魔法学校たんぽぽ教室で、魔女よねごんは暮らしています。可愛い1年生との日々をみなさんにおわけします。


by yonegon_gon

道具というもの

運動会の準備の頃に、よねごんはアンカーたすきにつけるバックルもどきを、
太い針金とペンチで一生懸命作っていた。
そのとき使ったペンチを机の上に置いてあったのだが、
あきらくんがやってきて、非常に興味深げに見つめて言った。

「よねごん、これ何?」
「え?あーそれは、ペンチというものです。」

ふーんと言ってあきらくんはペンチを取り上げ、
近くにあった紙を切ろうとした。

「切れない!」
「はい・・・おそらく切れないと思いますが・・。」
おー、ペンチを知らないんだ、2年生。
よねごんは感心しながら、ペンチで紙を必死に切ろうとしているあきらくんを見ていた。
とうとう、あきらくんは、ギブアップして言った。

「じゃあ、何切るのよ、これで。」
「はい、それは針金を切ったり曲げたりするものです。あきらくん。
いいですか、こうするんですよ。

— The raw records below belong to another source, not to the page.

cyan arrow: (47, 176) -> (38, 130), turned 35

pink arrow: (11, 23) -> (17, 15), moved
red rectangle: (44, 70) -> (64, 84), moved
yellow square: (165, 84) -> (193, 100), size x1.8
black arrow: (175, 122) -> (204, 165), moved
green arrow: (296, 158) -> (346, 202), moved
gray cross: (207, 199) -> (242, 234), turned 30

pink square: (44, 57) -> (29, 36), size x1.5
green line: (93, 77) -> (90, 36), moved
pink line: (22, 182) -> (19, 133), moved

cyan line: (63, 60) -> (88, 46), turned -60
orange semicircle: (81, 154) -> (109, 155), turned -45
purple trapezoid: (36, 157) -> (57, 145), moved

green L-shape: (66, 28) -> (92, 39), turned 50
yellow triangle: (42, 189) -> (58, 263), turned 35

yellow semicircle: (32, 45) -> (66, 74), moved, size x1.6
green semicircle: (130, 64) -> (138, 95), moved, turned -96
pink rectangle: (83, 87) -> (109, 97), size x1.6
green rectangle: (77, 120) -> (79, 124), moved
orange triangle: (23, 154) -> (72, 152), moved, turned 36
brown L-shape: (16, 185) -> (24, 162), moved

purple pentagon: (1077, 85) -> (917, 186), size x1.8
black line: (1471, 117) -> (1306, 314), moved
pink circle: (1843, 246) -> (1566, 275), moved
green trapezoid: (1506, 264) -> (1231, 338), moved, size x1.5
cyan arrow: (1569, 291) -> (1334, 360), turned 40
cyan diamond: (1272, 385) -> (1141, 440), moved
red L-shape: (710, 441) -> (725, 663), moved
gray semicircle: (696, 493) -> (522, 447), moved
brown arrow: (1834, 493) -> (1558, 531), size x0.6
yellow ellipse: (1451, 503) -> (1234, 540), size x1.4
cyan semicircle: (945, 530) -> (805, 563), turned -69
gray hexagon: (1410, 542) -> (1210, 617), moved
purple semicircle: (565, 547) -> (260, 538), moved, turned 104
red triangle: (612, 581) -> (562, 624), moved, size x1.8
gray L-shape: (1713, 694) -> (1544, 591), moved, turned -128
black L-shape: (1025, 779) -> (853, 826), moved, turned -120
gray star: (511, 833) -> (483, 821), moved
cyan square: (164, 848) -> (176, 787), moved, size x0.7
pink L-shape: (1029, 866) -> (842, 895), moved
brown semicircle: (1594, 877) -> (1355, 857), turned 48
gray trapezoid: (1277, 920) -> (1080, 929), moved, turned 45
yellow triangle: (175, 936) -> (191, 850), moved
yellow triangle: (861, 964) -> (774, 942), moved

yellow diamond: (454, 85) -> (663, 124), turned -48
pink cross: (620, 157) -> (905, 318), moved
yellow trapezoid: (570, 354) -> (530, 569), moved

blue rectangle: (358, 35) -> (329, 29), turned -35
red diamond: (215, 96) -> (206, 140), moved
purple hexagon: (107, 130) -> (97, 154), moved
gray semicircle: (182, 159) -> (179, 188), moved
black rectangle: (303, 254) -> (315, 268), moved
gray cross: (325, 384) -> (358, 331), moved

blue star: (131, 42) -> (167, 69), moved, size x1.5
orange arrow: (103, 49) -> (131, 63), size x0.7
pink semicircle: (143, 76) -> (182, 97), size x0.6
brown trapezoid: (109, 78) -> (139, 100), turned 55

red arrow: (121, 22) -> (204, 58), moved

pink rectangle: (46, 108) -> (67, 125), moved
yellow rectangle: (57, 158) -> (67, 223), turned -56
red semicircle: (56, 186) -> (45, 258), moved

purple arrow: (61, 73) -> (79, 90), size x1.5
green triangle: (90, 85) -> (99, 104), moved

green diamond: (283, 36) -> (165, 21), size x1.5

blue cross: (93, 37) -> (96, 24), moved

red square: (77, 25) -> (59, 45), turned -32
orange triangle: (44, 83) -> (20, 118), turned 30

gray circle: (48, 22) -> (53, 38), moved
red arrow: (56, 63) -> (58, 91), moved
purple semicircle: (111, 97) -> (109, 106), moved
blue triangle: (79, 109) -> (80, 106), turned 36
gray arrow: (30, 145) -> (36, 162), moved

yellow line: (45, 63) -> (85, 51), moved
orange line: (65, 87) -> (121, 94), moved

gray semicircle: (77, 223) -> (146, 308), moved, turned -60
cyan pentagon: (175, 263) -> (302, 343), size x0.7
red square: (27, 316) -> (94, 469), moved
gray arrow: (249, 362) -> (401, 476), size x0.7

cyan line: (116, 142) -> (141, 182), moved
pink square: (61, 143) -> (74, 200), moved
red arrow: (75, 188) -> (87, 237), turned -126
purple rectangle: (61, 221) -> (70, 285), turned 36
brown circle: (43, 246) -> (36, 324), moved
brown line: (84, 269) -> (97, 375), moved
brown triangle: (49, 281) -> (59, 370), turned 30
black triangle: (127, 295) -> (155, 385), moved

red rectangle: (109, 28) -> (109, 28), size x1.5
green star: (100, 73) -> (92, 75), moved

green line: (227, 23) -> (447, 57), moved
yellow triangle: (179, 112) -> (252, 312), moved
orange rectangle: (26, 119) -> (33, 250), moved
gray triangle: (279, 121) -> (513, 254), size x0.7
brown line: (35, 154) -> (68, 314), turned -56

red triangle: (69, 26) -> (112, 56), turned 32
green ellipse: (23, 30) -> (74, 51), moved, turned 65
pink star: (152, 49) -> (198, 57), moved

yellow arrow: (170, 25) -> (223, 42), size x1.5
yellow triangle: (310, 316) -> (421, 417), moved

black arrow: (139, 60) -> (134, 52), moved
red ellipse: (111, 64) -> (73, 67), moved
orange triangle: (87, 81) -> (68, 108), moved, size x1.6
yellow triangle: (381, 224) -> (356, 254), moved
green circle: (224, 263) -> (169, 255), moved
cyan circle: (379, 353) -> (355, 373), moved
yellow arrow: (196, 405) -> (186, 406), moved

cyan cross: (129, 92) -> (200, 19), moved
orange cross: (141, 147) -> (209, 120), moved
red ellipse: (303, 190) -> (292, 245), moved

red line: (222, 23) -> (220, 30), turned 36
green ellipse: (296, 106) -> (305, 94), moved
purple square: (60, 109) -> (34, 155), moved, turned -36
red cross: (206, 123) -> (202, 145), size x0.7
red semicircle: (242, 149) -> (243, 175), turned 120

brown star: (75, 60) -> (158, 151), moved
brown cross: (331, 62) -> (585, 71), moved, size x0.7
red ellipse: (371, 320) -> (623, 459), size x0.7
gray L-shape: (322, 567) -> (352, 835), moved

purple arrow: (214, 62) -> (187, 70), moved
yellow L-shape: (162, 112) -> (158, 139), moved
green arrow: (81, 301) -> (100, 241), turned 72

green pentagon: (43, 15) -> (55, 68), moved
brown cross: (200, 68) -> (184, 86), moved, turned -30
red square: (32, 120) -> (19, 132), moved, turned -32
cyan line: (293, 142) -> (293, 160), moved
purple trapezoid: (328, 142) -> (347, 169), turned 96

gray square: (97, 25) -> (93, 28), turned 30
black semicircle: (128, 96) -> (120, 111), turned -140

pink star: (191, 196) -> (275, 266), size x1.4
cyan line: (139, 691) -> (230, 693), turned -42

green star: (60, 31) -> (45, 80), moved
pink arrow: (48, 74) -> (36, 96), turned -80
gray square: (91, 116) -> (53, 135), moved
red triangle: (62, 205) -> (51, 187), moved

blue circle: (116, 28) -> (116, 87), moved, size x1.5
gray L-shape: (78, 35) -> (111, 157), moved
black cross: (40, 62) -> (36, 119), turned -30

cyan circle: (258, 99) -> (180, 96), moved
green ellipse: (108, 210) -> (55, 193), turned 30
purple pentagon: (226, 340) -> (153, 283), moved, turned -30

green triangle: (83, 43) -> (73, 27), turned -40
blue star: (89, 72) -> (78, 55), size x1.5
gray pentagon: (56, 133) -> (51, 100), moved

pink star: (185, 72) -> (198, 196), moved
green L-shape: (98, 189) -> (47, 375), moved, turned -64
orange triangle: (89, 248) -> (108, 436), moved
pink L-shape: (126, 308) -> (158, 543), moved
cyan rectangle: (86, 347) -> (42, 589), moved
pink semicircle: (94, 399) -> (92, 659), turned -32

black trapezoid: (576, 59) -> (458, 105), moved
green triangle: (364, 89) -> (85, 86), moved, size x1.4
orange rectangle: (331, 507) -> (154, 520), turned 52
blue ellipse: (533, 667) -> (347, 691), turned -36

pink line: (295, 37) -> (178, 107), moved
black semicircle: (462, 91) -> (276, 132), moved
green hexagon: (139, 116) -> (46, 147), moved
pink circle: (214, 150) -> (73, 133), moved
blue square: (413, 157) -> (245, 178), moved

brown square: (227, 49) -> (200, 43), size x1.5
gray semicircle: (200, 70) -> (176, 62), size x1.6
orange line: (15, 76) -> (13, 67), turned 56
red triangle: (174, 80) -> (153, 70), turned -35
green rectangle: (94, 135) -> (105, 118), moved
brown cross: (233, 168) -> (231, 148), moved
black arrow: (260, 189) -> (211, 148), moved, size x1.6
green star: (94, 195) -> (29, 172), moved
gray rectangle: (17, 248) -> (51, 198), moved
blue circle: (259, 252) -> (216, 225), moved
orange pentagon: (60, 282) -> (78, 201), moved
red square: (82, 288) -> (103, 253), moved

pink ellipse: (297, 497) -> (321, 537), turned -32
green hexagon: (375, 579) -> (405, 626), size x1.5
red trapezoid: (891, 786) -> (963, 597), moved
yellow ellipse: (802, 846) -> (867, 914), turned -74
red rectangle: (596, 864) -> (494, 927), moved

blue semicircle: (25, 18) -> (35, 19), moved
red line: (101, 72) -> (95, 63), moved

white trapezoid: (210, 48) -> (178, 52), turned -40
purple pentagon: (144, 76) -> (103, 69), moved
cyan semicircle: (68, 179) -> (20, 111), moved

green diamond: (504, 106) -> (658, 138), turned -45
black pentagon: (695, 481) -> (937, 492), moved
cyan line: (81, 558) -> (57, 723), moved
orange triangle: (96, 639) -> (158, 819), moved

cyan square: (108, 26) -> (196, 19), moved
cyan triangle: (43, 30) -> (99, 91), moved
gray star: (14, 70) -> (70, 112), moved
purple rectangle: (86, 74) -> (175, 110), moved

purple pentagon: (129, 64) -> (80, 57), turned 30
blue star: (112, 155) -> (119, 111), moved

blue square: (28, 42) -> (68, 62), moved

」

よねごんは、おもむろに針金を取り出して、ペンチでぎゅっと曲げ、ぱちんと切ってみせた。
あきらくんの目はまん丸になり、驚嘆を隠せない。

「かして!かして!」
あきらくんは狂気のように針金をひんまげ、切って切って切りまくった。
それから、しばらくあきらくんはペンチにとりつかれていた。

2年生は面白い。ペンチもそうだが、家庭科室から借りてきたはかり。
置いてあると、とにかく何でも乗せる。
乗せているからと言って、重さを量っているわけでもないらしい。
はかりが狂ってはいけないので、ほうってあるのを見つけるたびに、
乗せてある物をおろすのだが、今日もこの通り。

a0042798_20583362.jpg


以前たんぽぽで、大流行したカッターナイフは、今や机の上になにげに置かれ、
必要な子が必要な時に上手に使っている。

ハイテクのおもちゃがなくても、ペンチ一つ、カッターナイフ一本、
はかり一個で子どもたちは、いくらでも遊べるものだ。

金槌や釘、のこぎり、木ぎれがたんぽぽにあれば、
きっとすごい物を作ってくれるだろうなあ。